> WHAT YOU WILL DO: Using the material below, repeat exactly the lines from the one with "тих, хто встановив еталон абсолютної" through the one with "Toliko novc", ends included, without any images.
##### EXCERPTED DATA #####
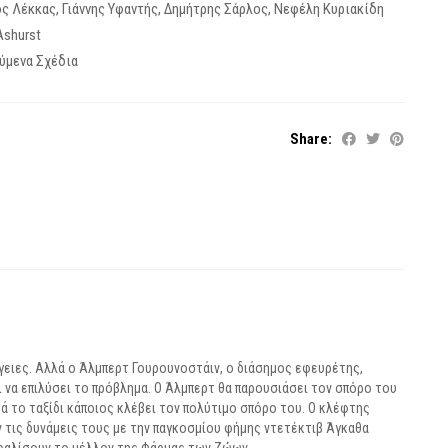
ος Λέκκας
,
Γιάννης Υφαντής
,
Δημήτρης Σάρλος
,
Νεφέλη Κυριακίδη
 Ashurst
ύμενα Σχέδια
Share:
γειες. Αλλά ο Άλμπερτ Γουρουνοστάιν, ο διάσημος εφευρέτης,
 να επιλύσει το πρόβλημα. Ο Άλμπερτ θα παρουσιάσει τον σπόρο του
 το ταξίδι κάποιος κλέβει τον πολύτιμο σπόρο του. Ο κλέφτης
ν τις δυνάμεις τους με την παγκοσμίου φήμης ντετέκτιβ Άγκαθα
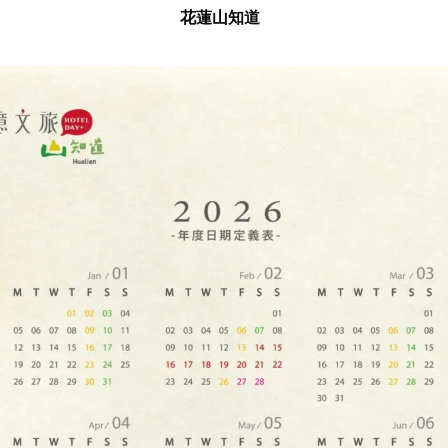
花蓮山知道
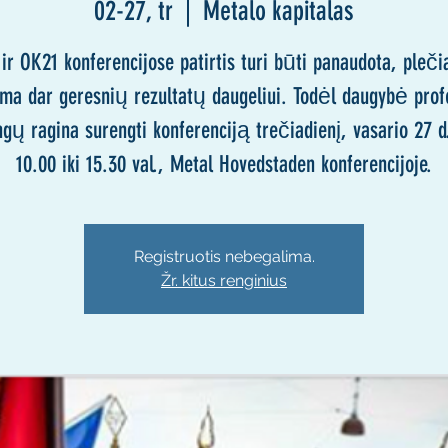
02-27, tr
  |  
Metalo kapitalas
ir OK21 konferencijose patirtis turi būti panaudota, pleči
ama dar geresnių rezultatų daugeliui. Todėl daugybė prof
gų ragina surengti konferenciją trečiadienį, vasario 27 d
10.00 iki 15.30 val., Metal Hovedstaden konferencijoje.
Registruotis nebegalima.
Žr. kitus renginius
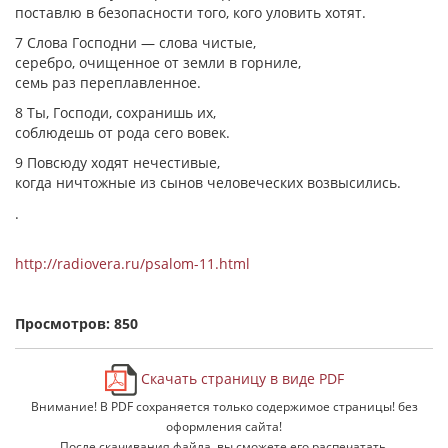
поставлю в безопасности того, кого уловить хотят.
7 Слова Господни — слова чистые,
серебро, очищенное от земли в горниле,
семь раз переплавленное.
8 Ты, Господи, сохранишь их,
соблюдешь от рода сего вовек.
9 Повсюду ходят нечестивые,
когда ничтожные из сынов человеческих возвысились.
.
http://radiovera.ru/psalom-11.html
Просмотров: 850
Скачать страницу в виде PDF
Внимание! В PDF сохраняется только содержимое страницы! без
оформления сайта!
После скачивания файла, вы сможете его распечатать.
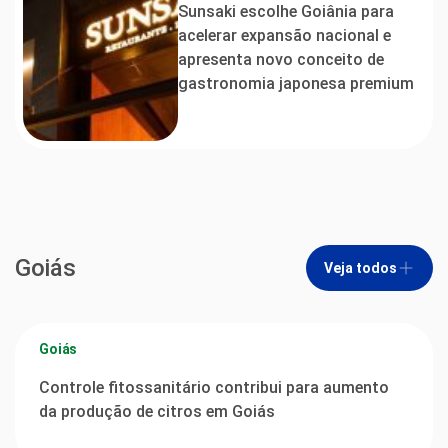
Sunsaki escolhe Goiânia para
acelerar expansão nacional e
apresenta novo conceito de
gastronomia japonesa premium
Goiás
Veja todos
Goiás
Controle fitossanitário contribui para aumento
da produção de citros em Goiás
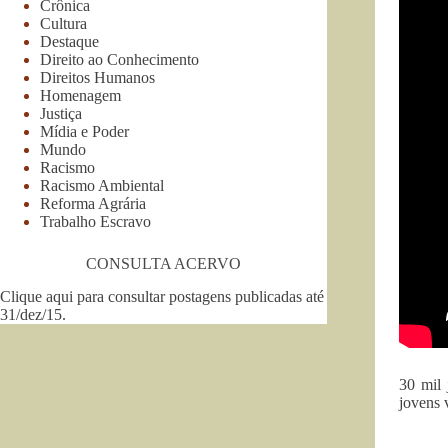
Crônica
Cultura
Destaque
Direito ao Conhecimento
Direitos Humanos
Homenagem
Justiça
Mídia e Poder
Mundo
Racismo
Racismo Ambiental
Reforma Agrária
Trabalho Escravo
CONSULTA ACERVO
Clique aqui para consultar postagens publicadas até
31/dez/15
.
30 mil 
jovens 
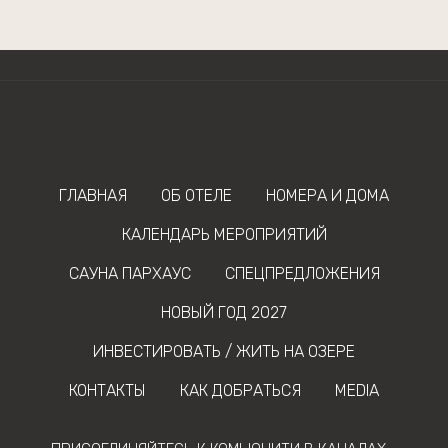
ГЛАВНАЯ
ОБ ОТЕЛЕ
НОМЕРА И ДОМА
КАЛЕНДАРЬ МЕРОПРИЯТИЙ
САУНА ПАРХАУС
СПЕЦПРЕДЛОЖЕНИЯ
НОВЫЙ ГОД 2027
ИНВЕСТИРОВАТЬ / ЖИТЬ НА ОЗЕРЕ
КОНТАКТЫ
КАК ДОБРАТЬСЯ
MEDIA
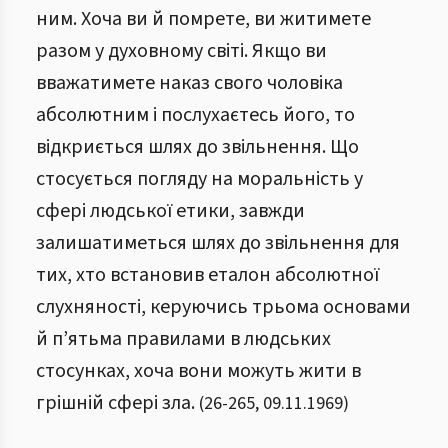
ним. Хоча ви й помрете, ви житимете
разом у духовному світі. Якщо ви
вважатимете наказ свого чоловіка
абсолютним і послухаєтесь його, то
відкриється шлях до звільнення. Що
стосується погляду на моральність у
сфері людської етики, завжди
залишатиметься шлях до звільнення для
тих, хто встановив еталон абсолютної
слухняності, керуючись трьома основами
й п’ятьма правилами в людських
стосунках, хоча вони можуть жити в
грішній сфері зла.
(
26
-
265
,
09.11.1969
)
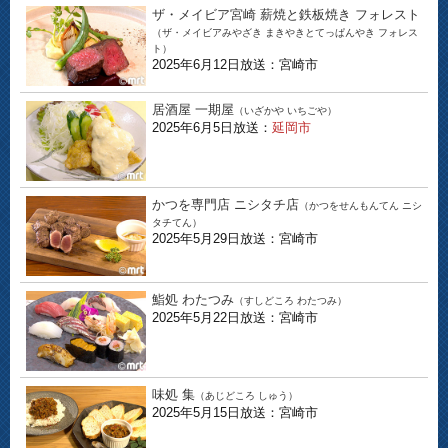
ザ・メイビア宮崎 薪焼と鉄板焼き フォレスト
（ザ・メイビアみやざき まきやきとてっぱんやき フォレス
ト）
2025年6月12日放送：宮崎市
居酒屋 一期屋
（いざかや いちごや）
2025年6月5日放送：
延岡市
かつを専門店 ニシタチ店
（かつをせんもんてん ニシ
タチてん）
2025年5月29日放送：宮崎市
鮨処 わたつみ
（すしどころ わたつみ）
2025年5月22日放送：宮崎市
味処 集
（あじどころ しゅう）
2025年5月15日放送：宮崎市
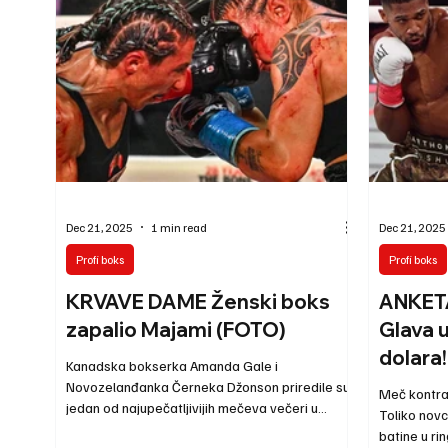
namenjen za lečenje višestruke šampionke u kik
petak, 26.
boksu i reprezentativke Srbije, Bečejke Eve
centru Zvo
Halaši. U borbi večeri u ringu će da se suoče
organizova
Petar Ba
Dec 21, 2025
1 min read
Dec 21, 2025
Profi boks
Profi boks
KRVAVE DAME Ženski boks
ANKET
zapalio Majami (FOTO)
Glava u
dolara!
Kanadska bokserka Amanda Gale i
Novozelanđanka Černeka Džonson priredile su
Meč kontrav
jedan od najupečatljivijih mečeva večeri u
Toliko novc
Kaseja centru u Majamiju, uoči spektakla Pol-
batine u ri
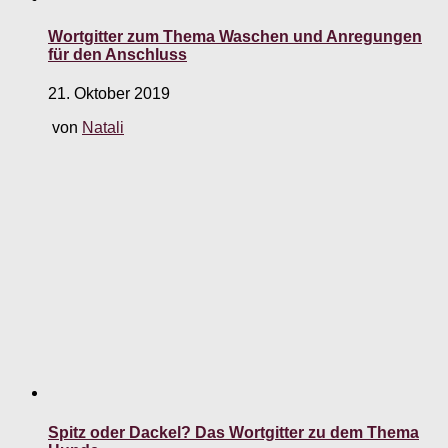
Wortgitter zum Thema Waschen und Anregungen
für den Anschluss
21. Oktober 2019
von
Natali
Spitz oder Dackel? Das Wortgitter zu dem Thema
#####
##### EXCERPTED DATA #####
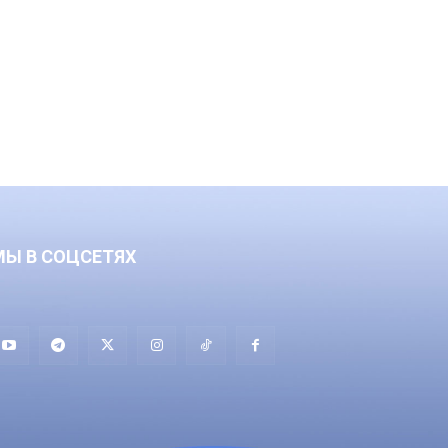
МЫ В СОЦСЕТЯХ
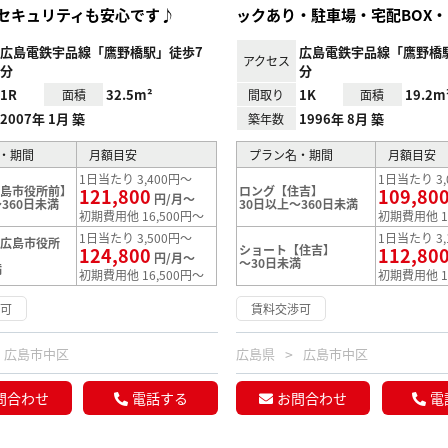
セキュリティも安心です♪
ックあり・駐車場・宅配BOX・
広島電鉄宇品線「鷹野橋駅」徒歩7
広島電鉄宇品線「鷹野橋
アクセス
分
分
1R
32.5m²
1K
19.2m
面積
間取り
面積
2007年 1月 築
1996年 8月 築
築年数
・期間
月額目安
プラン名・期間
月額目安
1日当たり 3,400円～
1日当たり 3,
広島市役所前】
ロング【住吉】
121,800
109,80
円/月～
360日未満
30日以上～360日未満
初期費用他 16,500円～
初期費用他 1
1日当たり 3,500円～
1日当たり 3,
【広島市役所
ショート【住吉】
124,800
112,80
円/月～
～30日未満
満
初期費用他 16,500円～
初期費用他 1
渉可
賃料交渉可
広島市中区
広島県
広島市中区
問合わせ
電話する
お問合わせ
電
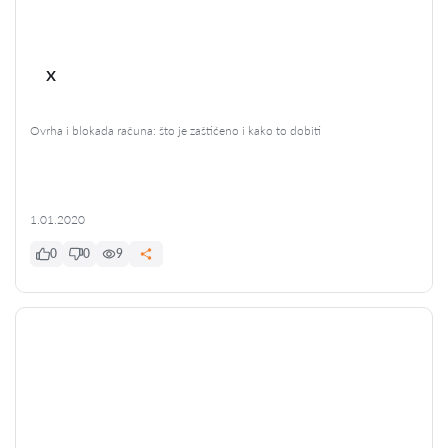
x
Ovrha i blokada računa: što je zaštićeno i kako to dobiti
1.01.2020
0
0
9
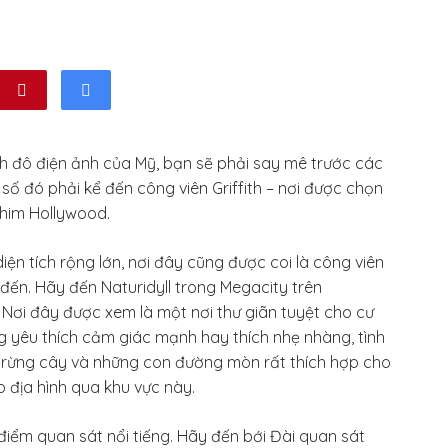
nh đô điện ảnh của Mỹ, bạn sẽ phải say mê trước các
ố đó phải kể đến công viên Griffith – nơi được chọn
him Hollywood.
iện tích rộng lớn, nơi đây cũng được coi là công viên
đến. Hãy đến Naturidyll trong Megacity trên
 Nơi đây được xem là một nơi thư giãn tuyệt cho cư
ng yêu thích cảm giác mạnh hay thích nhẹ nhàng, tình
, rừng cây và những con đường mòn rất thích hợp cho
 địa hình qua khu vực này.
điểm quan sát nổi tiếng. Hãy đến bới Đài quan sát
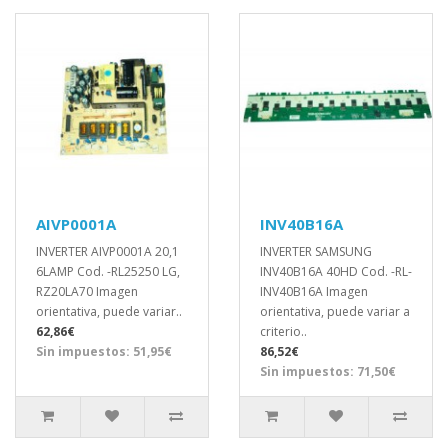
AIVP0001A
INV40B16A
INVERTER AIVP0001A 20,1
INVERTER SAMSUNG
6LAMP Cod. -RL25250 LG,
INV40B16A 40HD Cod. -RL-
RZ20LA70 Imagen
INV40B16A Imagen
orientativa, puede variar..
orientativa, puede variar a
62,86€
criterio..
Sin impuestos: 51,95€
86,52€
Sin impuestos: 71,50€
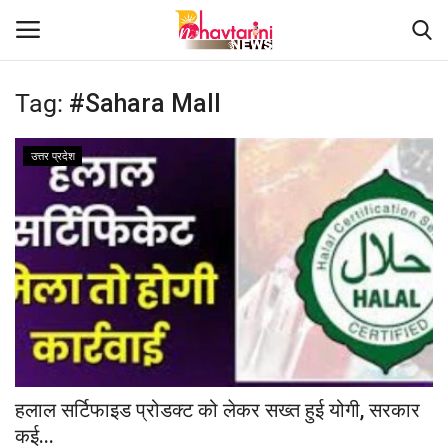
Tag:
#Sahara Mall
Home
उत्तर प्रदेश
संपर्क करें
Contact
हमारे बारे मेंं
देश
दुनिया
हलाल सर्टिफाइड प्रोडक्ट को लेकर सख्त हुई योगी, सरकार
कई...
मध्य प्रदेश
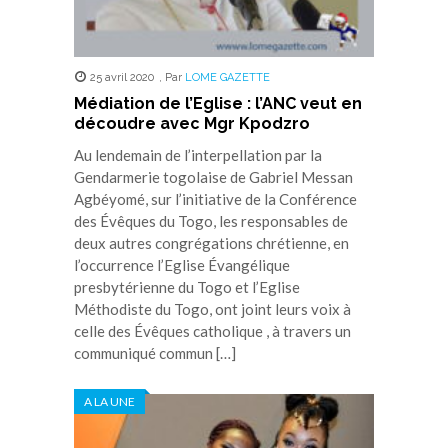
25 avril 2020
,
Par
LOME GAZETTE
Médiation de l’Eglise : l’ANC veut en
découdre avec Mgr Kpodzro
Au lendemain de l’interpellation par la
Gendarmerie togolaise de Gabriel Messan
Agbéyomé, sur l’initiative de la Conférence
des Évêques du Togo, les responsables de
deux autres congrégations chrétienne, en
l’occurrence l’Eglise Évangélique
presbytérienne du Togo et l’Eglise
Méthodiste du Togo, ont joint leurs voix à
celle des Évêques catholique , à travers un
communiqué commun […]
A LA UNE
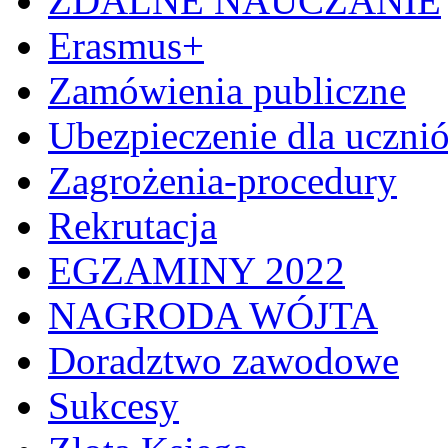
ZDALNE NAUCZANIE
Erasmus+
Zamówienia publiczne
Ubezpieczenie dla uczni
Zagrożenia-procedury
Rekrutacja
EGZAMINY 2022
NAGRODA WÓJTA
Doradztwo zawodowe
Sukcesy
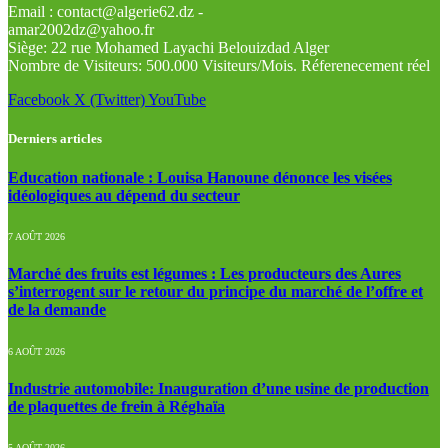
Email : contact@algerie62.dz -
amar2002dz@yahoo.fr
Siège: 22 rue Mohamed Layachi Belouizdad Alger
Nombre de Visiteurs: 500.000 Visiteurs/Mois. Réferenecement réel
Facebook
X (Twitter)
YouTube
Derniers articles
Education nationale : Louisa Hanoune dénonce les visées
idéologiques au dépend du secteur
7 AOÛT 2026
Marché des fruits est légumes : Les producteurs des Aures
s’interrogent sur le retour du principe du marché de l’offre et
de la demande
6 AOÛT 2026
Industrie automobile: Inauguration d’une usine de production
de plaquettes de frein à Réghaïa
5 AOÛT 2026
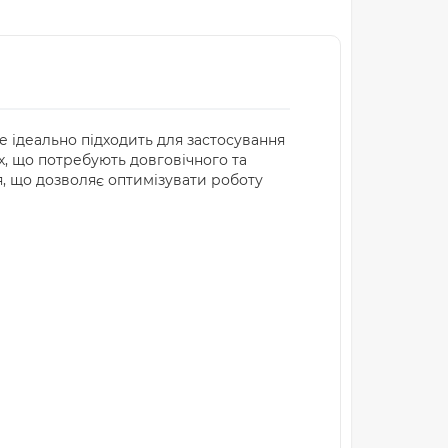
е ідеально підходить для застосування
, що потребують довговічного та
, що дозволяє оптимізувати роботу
#####
##### EXCERPTED DATA #####
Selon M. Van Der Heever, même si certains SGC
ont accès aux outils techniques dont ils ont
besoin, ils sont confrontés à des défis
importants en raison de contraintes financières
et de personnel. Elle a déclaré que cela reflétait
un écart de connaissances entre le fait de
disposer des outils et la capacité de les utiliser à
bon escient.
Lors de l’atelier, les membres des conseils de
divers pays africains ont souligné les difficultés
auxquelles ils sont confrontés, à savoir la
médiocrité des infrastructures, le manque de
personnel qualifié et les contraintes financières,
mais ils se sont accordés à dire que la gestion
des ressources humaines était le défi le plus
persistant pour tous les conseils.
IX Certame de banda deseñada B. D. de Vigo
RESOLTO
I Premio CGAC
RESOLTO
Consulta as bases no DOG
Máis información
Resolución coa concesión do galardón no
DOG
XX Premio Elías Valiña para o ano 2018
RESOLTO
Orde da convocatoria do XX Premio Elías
#####
> SOLUTION:
тих, хто встановив еталон абсолютної
слухняності, керуючись трьома основами
й п’ятьма правилами в людських
стосунках, хоча вони можуть жити в
грішній сфері зла.
(
26
-
265
,
09.11.1969
)
ザ・メイビア宮崎 薪焼と鉄板焼き フォレスト
（ザ・メイビアみやざき まきやきとてっぱんやき フォレス
ト）
2025年6月12日放送：宮崎市
居酒屋 一期屋
（いざかや いちごや）
2025年6月5日放送：
延岡市
かつを専門店 ニシタチ店
（かつをせんもんてん ニシ
タチてん）
2025年5月29日放送：宮崎市
鮨処 わたつみ
（すしどころ わたつみ）
2025年5月22日放送：宮崎市
味処 集
（あじどころ しゅう）
2025年5月15日放送：宮崎市
namenjen za lečenje višestruke šampionke u kik
petak, 26.
boksu i reprezentativke Srbije, Bečejke Eve
centru Zvo
Halaši. U borbi večeri u ringu će da se suoče
organizova
Petar Ba
Dec 21, 2025
1 min read
Dec 21, 2025
Profi boks
Profi boks
KRVAVE DAME Ženski boks
ANKET
zapalio Majami (FOTO)
Glava u
dolara!
Kanadska bokserka Amanda Gale i
Novozelanđanka Černeka Džonson priredile su
Meč kontrav
jedan od najupečatljivijih mečeva večeri u
Toliko novc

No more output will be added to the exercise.